→ Try it:
In the entries that follow, the lines from the one with "A falha não" through the one with "salão se esvazia" are the ones to write out, exactly and with both ends included. Nothing else should appear.

[Start of section]

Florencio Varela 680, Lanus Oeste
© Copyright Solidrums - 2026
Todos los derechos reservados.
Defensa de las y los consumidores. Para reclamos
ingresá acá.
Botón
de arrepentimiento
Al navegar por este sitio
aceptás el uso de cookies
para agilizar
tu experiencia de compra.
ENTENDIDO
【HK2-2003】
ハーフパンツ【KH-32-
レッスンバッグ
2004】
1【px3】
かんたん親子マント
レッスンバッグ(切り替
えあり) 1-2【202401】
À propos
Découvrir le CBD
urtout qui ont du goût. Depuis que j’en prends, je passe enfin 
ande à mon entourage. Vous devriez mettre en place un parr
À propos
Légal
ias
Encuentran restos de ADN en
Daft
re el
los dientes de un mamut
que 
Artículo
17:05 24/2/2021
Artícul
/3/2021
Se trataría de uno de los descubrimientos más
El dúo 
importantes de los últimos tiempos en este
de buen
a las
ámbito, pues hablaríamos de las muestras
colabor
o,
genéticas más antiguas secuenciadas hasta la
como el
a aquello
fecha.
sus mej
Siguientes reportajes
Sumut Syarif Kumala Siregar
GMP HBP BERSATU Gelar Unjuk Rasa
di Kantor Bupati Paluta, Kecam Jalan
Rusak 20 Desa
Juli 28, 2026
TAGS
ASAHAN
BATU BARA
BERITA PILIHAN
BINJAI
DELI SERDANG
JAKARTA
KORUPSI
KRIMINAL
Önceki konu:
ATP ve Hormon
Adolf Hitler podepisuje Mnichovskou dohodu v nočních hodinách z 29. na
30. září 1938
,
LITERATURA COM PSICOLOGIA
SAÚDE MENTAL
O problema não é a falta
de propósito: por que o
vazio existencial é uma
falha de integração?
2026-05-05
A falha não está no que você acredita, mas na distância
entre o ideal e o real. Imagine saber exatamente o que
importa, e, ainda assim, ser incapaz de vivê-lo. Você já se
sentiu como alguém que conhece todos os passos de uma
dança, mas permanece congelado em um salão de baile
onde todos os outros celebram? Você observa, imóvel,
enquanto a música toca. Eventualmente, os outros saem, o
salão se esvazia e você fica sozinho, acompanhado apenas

[End of section]
[Start of section]

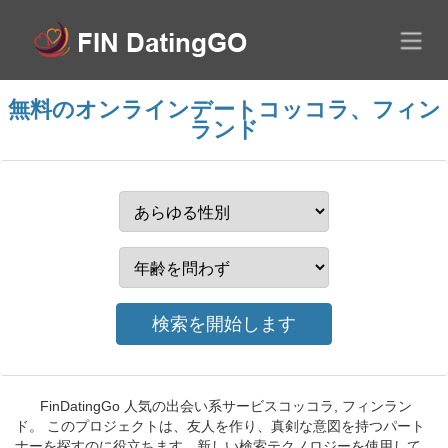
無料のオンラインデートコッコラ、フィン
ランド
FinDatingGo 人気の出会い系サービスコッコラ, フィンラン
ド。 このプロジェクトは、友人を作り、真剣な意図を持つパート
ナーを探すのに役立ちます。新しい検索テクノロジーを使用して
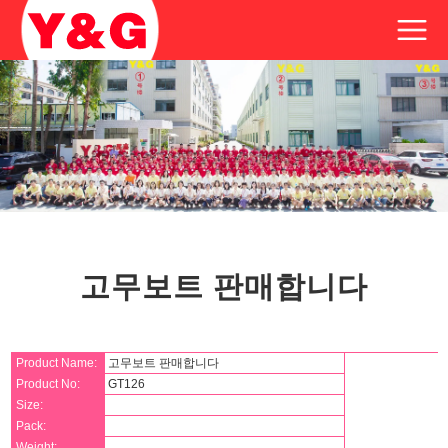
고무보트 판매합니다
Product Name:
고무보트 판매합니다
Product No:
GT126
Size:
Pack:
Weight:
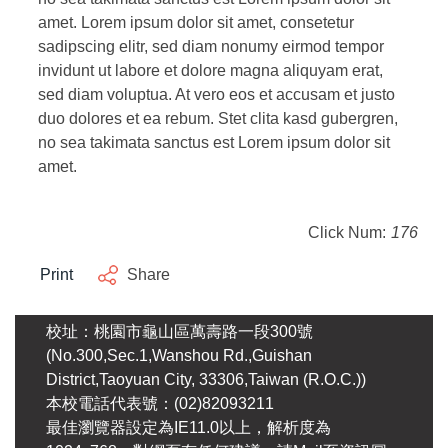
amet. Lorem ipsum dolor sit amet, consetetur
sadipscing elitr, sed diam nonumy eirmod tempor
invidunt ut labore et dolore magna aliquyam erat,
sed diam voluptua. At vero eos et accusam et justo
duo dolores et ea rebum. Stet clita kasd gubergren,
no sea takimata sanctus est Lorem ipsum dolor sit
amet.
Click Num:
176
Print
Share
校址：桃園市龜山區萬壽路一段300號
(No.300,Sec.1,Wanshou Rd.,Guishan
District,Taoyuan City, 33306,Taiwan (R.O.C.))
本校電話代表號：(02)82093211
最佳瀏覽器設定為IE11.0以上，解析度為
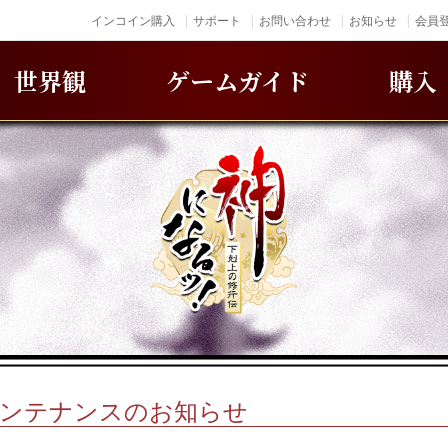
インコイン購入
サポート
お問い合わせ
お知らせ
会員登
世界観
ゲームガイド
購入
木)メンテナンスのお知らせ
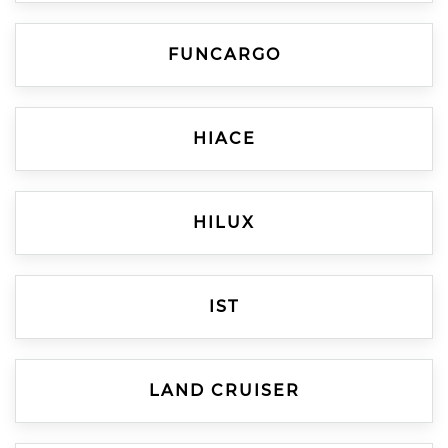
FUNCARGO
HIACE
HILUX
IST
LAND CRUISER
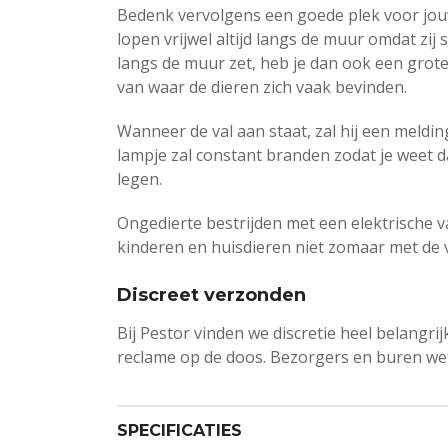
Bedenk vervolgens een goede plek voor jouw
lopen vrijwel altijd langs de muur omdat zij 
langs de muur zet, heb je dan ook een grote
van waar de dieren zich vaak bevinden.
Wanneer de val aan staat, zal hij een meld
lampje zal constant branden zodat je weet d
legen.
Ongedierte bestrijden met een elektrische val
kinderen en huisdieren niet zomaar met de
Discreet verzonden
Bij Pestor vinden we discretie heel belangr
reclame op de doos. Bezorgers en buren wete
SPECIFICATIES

[End of section]

→ Your solution:
A falha não está no que você acredita, mas na distância
entre o ideal e o real. Imagine saber exatamente o que
importa, e, ainda assim, ser incapaz de vivê-lo. Você já se
sentiu como alguém que conhece todos os passos de uma
dança, mas permanece congelado em um salão de baile
onde todos os outros celebram? Você observa, imóvel,
enquanto a música toca. Eventualmente, os outros saem, o
salão se esvazia e você fica sozinho, acompanhado apenas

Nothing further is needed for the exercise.